## ACTION ITEM:
Copy nothing but the text: repeat each entry exactly and drop the images.

BEGIN

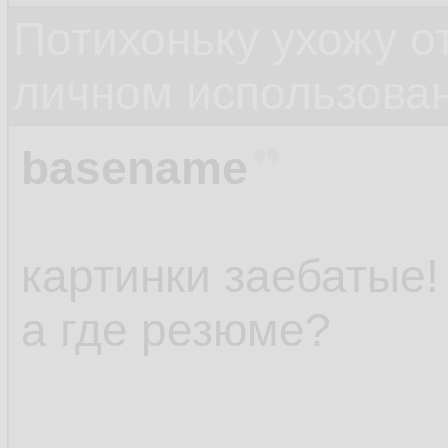
Потихоньку ухожу от
личном использова
basename
картинки заебатые!
а где резюме?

END

## RESULT FOR THIS TASK:
Потихоньку ухожу от
личном использова
basename
картинки заебатые!
а где резюме?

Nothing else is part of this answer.